Yup, all slushbgoxes in the USA. Now over in Per's area, they could get quattro and manual tranies as well as I5 engiens (I belive he had one with a N series 2.3ltr)...


----------



## Quattro Krant (Sep 15, 2004)

*Re: (duandcc)*

Is there a common theme that all the auto makers decide to give us the weak watered down versions of all cars


----------



## Phatbastard (Apr 16, 2003)

*Re: (Quattro Krant)*

The 90 just got back from a 1300 mile trip to Las Vegas. Purred like a kitten at 85mph. Didn't burn a drop of oil. 25 mpg. 195,000 miles young







. Cruise control has never worked so I don't miss it. The Auto Climate Control keeps wanting to turn on the air conditioner even when off. The valve train seems noisier so I assume the distributor is heading south. I've replaced every exhaust doughnut at least once -







Stebro.
But I still love her








Next week another 500 mile journey


----------



## PerL (Jan 9, 2001)

*Re: (duandcc)*


_Quote, originally posted by *duandcc* »_Yup, all slushbgoxes in the USA. Now over in Per's area, they could get quattro and manual tranies as well as I5 engiens (I belive he had one with a N series 2.3ltr)...
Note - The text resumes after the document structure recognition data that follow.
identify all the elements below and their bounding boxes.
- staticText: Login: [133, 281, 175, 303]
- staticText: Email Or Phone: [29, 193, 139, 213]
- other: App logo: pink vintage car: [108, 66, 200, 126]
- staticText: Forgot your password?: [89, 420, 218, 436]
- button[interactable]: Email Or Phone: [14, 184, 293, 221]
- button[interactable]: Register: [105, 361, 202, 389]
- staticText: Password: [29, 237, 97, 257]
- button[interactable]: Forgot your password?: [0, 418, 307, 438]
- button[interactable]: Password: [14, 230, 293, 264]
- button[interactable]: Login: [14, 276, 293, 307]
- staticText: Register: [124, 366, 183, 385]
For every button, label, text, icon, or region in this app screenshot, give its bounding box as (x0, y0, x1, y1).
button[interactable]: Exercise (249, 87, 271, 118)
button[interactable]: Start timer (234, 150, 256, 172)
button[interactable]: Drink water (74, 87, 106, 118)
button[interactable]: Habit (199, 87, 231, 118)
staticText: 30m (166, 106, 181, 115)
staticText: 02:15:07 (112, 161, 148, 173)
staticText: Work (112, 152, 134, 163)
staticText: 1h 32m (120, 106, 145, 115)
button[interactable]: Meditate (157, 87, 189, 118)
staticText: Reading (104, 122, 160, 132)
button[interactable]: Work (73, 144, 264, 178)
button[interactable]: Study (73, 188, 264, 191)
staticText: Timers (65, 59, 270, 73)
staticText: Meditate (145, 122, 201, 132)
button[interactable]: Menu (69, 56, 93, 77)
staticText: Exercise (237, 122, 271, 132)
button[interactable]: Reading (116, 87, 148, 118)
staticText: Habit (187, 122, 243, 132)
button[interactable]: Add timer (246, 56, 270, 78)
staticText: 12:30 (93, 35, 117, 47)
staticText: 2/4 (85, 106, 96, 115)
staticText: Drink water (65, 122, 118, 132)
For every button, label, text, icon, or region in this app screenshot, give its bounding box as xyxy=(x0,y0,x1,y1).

Not quite, Dave. You are correct, we did get 4- and 5-cyls in the Cabrio (even the 90 hp TDI was an option) as well as 5-speed trannies, but no quattro Cabrio until the A4 Cabrio came out. I had a 1992 model 2.3 liter NG Cabrio, coupled to a 5-speed manual myself.


----------



## Sepp (Dec 10, 2002)

*Re: (PerL)*

Yup-my oil pressure switch is shot, and leaking a lot of oil.
I have one coming in from the dealer maybe tomorrow, so I put a M10 finethread bolt there instead.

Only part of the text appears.